Before I had time to bother him, I spotted another column of numbers on the board. Numbers are like that for me. They can be right in front of me and stay invisible.
The new column was the time the trains were scheduled, and there was my 11:40, delayed until 12:13. I left the man at the ticket barrier in peace and made my way to track 5. Which I checked twice, although the London train’s always at track 5.
The later train, the 11:55 pulled in, but those of us who were booked on the 11:40 couldn’t get on without incurring the wrath of First Great Western and of the Great God of Railway Tickets, who is an angry god and afflicted with obsession-compulsive disorder, so lo, although we looked on longingly, we waited.
The train doors closed. The train sat. It sat a while longer. A man got off, pursued by the angry and, I should mention, invisible God of Railway Tickets.

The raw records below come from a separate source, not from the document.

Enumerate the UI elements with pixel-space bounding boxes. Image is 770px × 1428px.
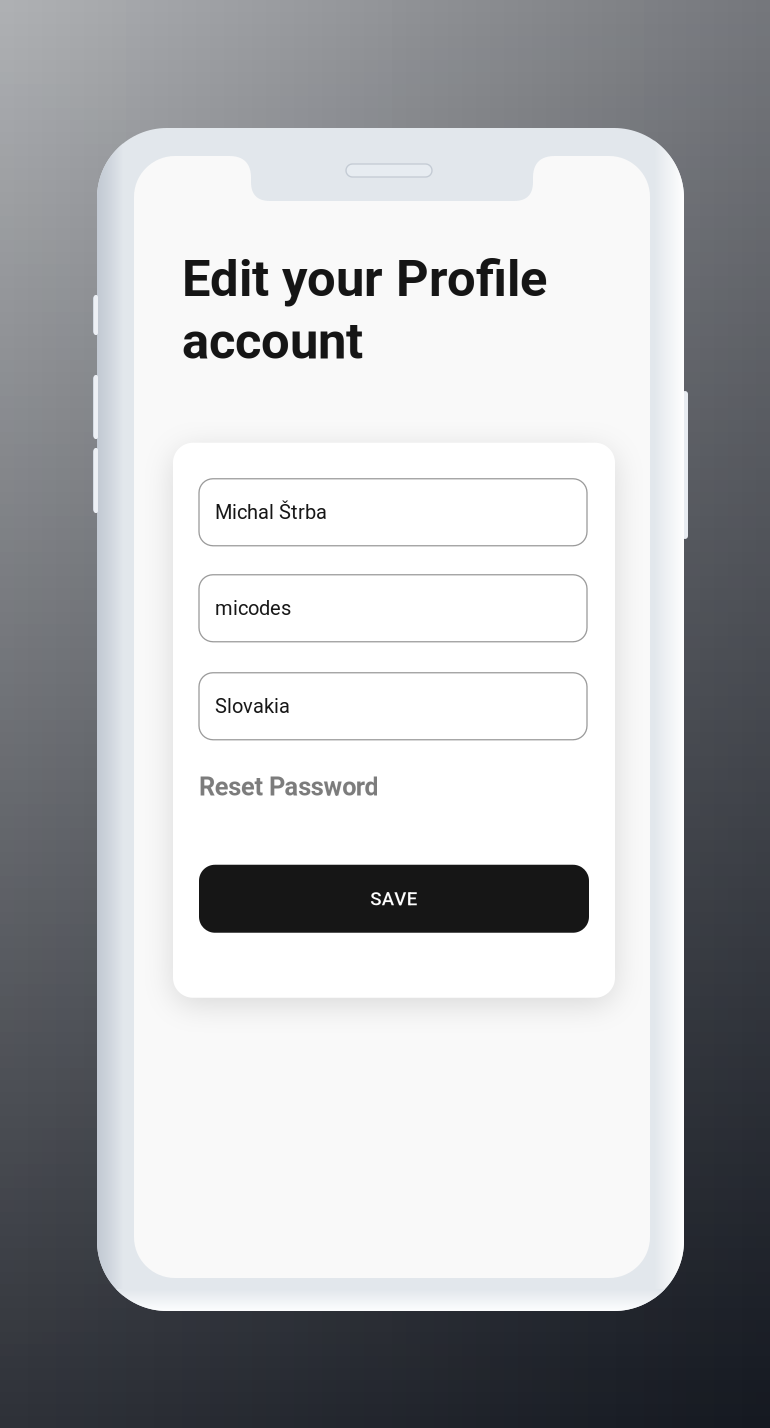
staticText: SAVE <box>370 888 418 910</box>
staticText: micodes <box>215 596 291 620</box>
staticText: Michal Štrba <box>215 500 327 524</box>
button[interactable]: Slovakia <box>199 673 587 740</box>
button[interactable]: Michal Štrba <box>199 479 587 546</box>
button[interactable]: micodes <box>199 575 587 642</box>
staticText: Slovakia <box>215 694 290 718</box>
button[interactable]: Reset Password <box>199 764 378 803</box>
button[interactable]: SAVE <box>199 865 589 933</box>
staticText: Reset Password <box>199 772 378 802</box>
staticText: Edit your Profile account <box>182 249 547 371</box>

“I got confused,” he said to the milling crowd.
He was not fined or penalized or beheaded, presumably because the wheels hadn’t yet turned.
I have no idea how he found out he was in the wrong train. Maybe he tried to claim his reserved seat and found someone else had a better claim.
A couple with tickets for the later but earlier train—that’s the 11:55 in case I’ve confused you as much as is appropriate to this tale—appeared but weren’t allowed to board because the doors had closed. The platform guard told them they were required to be on the train two minutes prior to departure.
They argued: They’d used the elevator that allows the disabled to cross the tracks, and it was slow.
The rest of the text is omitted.